Bahrām Beyzāêi (also spelt Beizāi, Beyzāêi, ; born 26 December 1938) is an Iranian playwright, theatre director, screenwriter, film editor, and ostād ("master") of Persian letters, arts and Iranian studies.

Beyzaie is the son of the poet Ne'matallah Beyzai (best known by his literary pseudonym "Zokā'i"). The celebrated poet Adib Beyzai, known as one of the most profound poets of 20th-century Iran, is Bahram's paternal uncle. Bahram Beyzaie's paternal grandfather, Mirzā Mohammad-Rezā Ārāni ("Ebn Ruh"), and paternal great-grandfather, the mulla Mohammad-Faqih Ārāni ("Ruh'ol-Amin"), were also notable poets.

In spite of his somewhat belated start in cinema, Beyzai is often considered a pioneer of a generation of filmmakers whose works are sometimes described as the Iranian New Wave. His Bashu, the Little Stranger (1986) was voted "Best Iranian Film of all time" in November 1999 by a Persian movie magazine Picture World poll of 150 Iranian critics and professionals. Still, even before the outset of his cinematic career in 1970, he was a leading playwright (as well as theatre historian), so much so that he is often considered the greatest playwright of the Persian language, and holds a reputation as "The Shakespeare of Persia".

Since 2010, Beyzai has lived and taught at Stanford University, United States.

Early years
Beyzaie was born in Tehran, to a poet, anthologist and biographer father and a housewife mother. His father made a living through a legal occupation and was able to attend to his literary interests reasonably.

The young Bahram did not seem very interested in his family legacy, being poetry, which was pursued by his father, uncles and cousins. In high school, the Dar'ol-Fonoun, he wrote two historical plays which went on to become his preferred method of writing.

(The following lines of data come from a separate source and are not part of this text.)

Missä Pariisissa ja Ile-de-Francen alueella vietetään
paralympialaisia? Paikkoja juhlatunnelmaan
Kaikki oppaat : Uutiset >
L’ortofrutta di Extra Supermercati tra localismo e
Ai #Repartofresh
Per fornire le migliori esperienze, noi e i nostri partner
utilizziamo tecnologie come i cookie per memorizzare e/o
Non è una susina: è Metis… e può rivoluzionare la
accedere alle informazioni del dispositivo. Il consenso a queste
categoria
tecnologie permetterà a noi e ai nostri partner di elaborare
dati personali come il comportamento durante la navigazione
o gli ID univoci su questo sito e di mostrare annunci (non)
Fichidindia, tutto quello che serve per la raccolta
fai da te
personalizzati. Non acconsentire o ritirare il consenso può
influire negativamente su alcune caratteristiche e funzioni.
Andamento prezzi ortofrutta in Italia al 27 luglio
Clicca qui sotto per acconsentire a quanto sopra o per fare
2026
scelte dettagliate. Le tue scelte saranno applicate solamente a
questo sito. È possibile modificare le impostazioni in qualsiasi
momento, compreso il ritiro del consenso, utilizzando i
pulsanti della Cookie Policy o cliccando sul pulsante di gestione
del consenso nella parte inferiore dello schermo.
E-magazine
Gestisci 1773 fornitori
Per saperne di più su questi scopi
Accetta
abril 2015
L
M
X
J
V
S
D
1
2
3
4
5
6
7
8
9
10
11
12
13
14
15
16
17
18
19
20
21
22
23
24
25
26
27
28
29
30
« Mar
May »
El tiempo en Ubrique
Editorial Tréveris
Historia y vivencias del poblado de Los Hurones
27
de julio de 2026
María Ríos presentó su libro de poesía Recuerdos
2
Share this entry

At the age of 21, he did substantial research on the traditional Persian plays, particularly Ta'zieh, and by 1961 he had already spent a great deal of time studying and researching other ancient Persian and pre-Islamic culture and literature. This in turn led him to studying Eastern theatre and traditional Iranian theatre and arts which would help him formulate a new non-Western identity for Iranian theatre. He also became acquainted with Persian painting.

Career

Playwriting in the 1960s
In 1968, Beyzai was one of the nine founders of the Iranian Writers' Guild, a highly controversial organization in the face of censorship. In 1969, he was invited to teach at the Theater Department of the College of Fine Arts at University of Tehran. He chaired this department from 1972 to 1979. With his readership many prominent authors and artists started teaching at the department and created the most fruitful period in the history of that department.

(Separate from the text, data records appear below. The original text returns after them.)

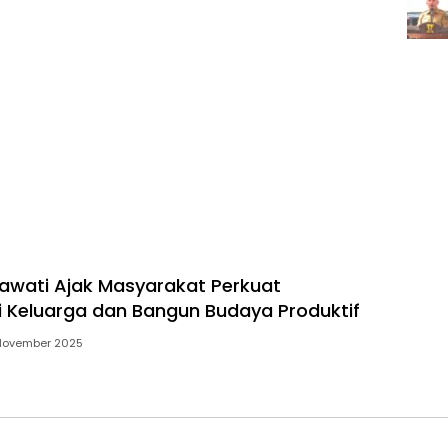
lawati Ajak Masyarakat Perkuat
 Keluarga dan Bangun Budaya Produktif
 November 2025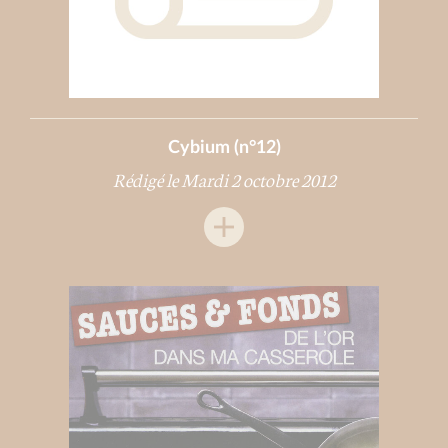
Cybium (n°12)
Rédigé le Mardi 2 octobre 2012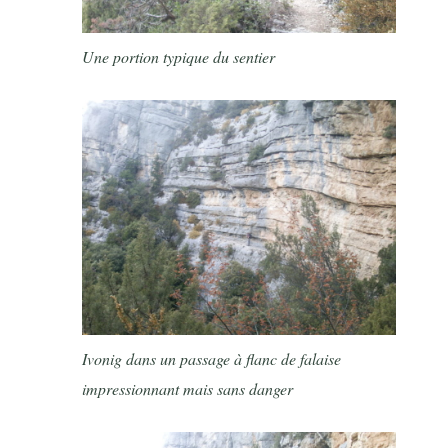
Une portion typique du sentier
Ivonig dans un passage à flanc de falaise
impressionnant mais sans danger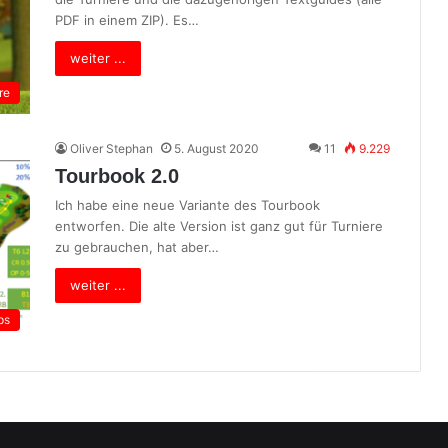
PDF in einem ZIP). Es…
weiter ...
re
Oliver Stephan
5. August 2020
11
9.229
Tourbook 2.0
Ich habe eine neue Variante des Tourbook
entworfen. Die alte Version ist ganz gut für Turniere
zu gebrauchen, hat aber…
weiter ...
ps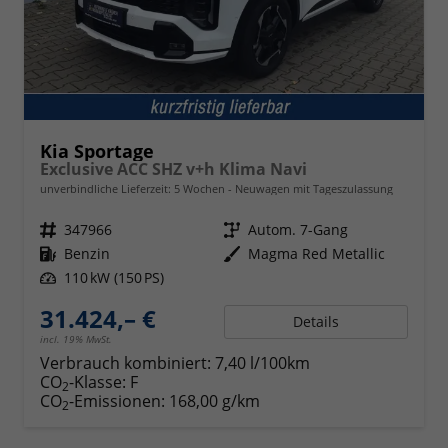
Kia Sportage
Exclusive ACC SHZ v+h Klima Navi
unverbindliche Lieferzeit:
5 Wochen
Neuwagen mit Tageszulassung
Fahrzeugnr.
347966
Getriebe
Autom. 7-Gang
Kraftstoff
Benzin
Außenfarbe
Magma Red Metallic
Leistung
110 kW (150 PS)
31.424,– €
Details
incl. 19% MwSt.
Verbrauch kombiniert:
7,40 l/100km
CO
-Klasse:
F
2
CO
-Emissionen:
168,00 g/km
2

Beyzaie's groundbreaking A Study on Iranian Theatre (Namayesh dar Iran), published in mid-1960s is still considered the most important text on the history of Iranian theater. Beyzaie is also the first scholar in Iran to publish books on theatre of Japan and theatre of China.

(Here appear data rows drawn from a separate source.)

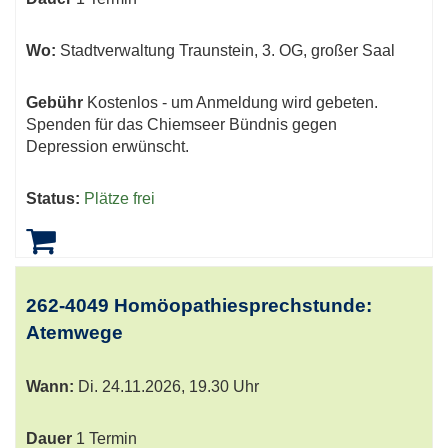
Wo:
Stadtverwaltung Traunstein, 3. OG, großer Saal
Gebühr
Kostenlos - um Anmeldung wird gebeten.
Spenden für das Chiemseer Bündnis gegen
Depression erwünscht.
Status:
Plätze frei
262-4049 Homöopathiesprechstunde:
Atemwege
Wann:
Di.
24.11.2026, 19.30 Uhr
Dauer
1 Termin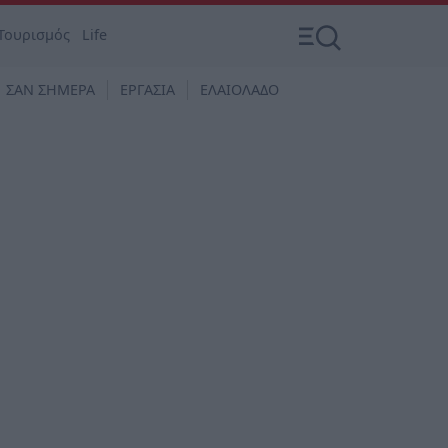
Τουρισμός
Life
ΣΑΝ ΣΗΜΕΡΑ
ΕΡΓΑΣΙΑ
ΕΛΑΙΟΛΑΔΟ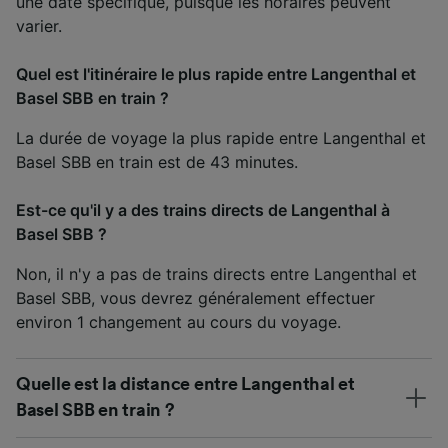
une date spécifique, puisque les horaires peuvent
varier.
Quel est l'itinéraire le plus rapide entre Langenthal et
Basel SBB en train ?
La durée de voyage la plus rapide entre Langenthal et
Basel SBB en train est de 43 minutes.
Est-ce qu'il y a des trains directs de Langenthal à
Basel SBB ?
Non, il n'y a pas de trains directs entre Langenthal et
Basel SBB, vous devrez généralement effectuer
environ 1 changement au cours du voyage.
Quelle est la distance entre Langenthal et
Basel SBB en train ?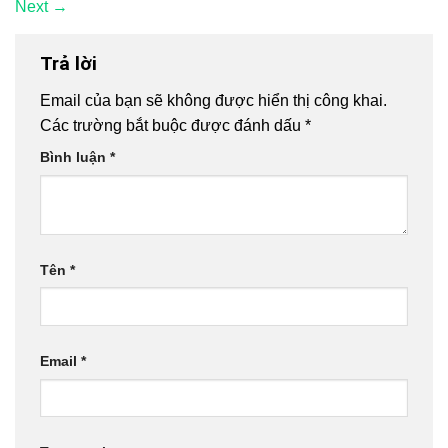
Next
→
Trả lời
Email của bạn sẽ không được hiển thị công khai.
Các trường bắt buộc được đánh dấu
*
Bình luận
*
Tên
*
Email
*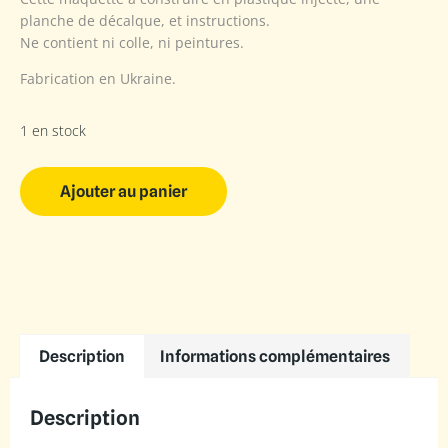
planche de décalque, et instructions.
Ne contient ni colle, ni peintures.
Fabrication en Ukraine.
1 en stock
Ajouter au panier
Description
Informations complémentaires
Description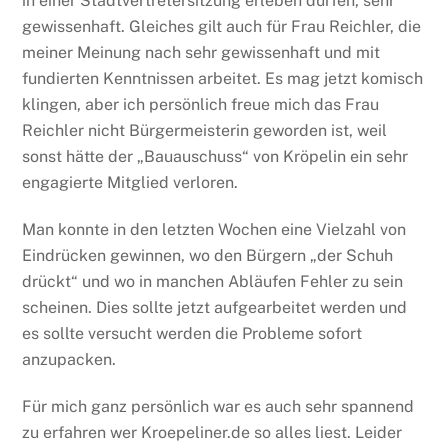
in einer Stadtvertretersitzung erleben dürfen, sehr
gewissenhaft. Gleiches gilt auch für Frau Reichler, die
meiner Meinung nach sehr gewissenhaft und mit
fundierten Kenntnissen arbeitet. Es mag jetzt komisch
klingen, aber ich persönlich freue mich das Frau
Reichler nicht Bürgermeisterin geworden ist, weil
sonst hätte der „Bauauschuss“ von Kröpelin ein sehr
engagierte Mitglied verloren.
Man konnte in den letzten Wochen eine Vielzahl von
Eindrücken gewinnen, wo den Bürgern „der Schuh
drückt“ und wo in manchen Abläufen Fehler zu sein
scheinen. Dies sollte jetzt aufgearbeitet werden und
es sollte versucht werden die Probleme sofort
anzupacken.
Für mich ganz persönlich war es auch sehr spannend
zu erfahren wer Kroepeliner.de so alles liest. Leider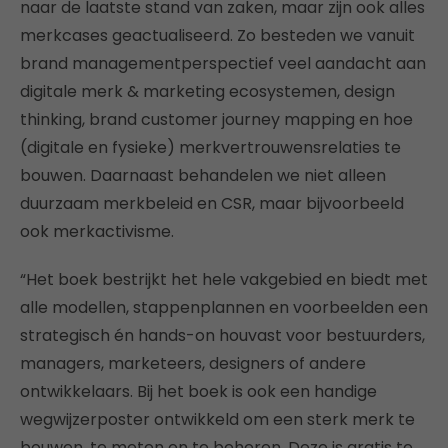
naar de laatste stand van zaken, maar zijn ook alles
merkcases geactualiseerd. Zo besteden we vanuit
brand managementperspectief veel aandacht aan
digitale merk & marketing ecosystemen, design
thinking, brand customer journey mapping en hoe
(digitale en fysieke) merkvertrouwensrelaties te
bouwen. Daarnaast behandelen we niet alleen
duurzaam merkbeleid en CSR, maar bijvoorbeeld
ook merkactivisme.
“Het boek bestrijkt het hele vakgebied en biedt met
alle modellen, stappenplannen en voorbeelden een
strategisch én hands-on houvast voor bestuurders,
managers, marketeers, designers of andere
ontwikkelaars. Bij het boek is ook een handige
wegwijzerposter ontwikkeld om een sterk merk te
bouwen, te meten en te beheren. Deze is gratis te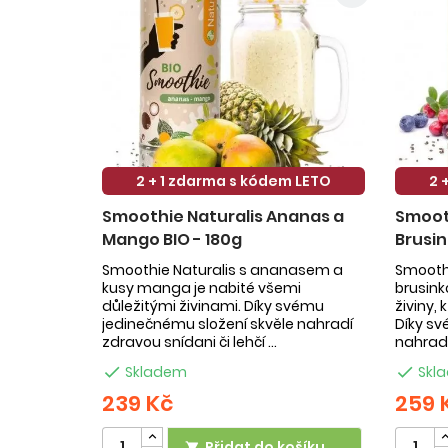
2 + 1 zdarma s kódem LETO
2 
Smoothie Naturalis Ananas a
Smooth
Mango BIO - 180g
Brusin
Smoothie Naturalis s ananasem a
Smoothi
kusy manga je nabité všemi
brusin
důležitými živinami. Díky svému
živiny,
jedinečnému složení skvěle nahradí
Díky sv
zdravou snídani či lehčí ...
nahradí

Skladem

Skl
239 Kč
259 
Přidat do košíku
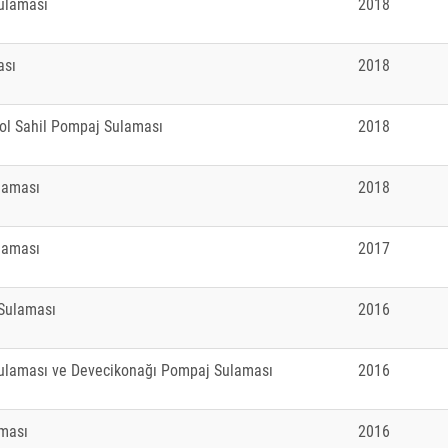
Sulaması
2018
ası
2018
ol Sahil Pompaj Sulaması
2018
laması
2018
laması
2017
Sulaması
2016
ulaması ve Devecikonağı Pompaj Sulaması
2016
aması
2016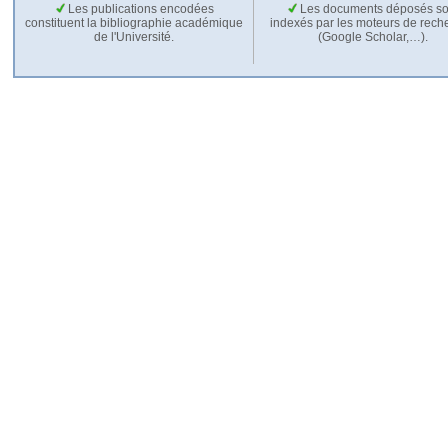
Les publications encodées
Les documents déposés so
constituent la bibliographie académique
indexés par les moteurs de rech
de l'Université.
(Google Scholar,…).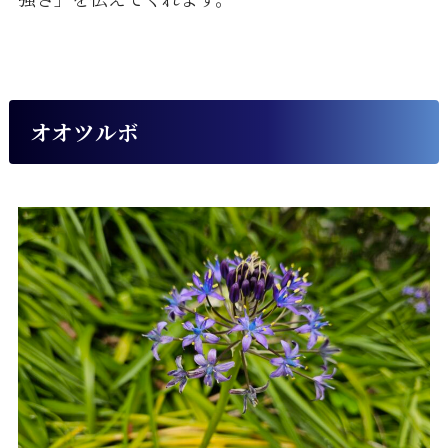
オオツルボ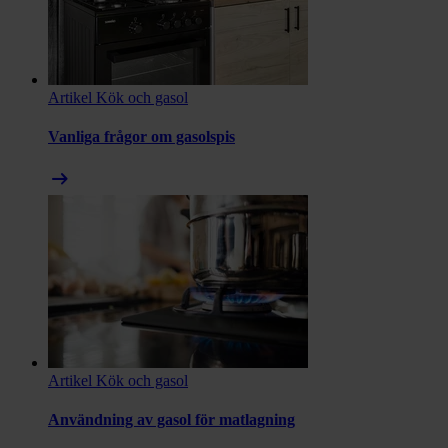
Artikel
Kök och gasol
Vanliga frågor om gasolspis
arrow_right_alt
Artikel
Kök och gasol
Användning av gasol för matlagning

Some of his plays, such as his masterpiece Death of Yazdgerd, have been translated into numerous languages and have been performed around the world. Death of Yazdgerd has been performed in Iran, France, England, India and USA among other countries, and was made into a film of the same name by Beyzai in 1981. Death of Yazdgerd and Kalat Claimed have been translated into English by Manuchehr Anvar.

1970s and the outset of a cinematic career
In 1969, he began his film career by directing the short film Amu Sibilou (Uncle Moustache) followed by "Safar" in 1970. With these films Beyzai is often considered to be a pioneer of the Iranian New Wave, a Persian cinema movement that was started in the late 1960s.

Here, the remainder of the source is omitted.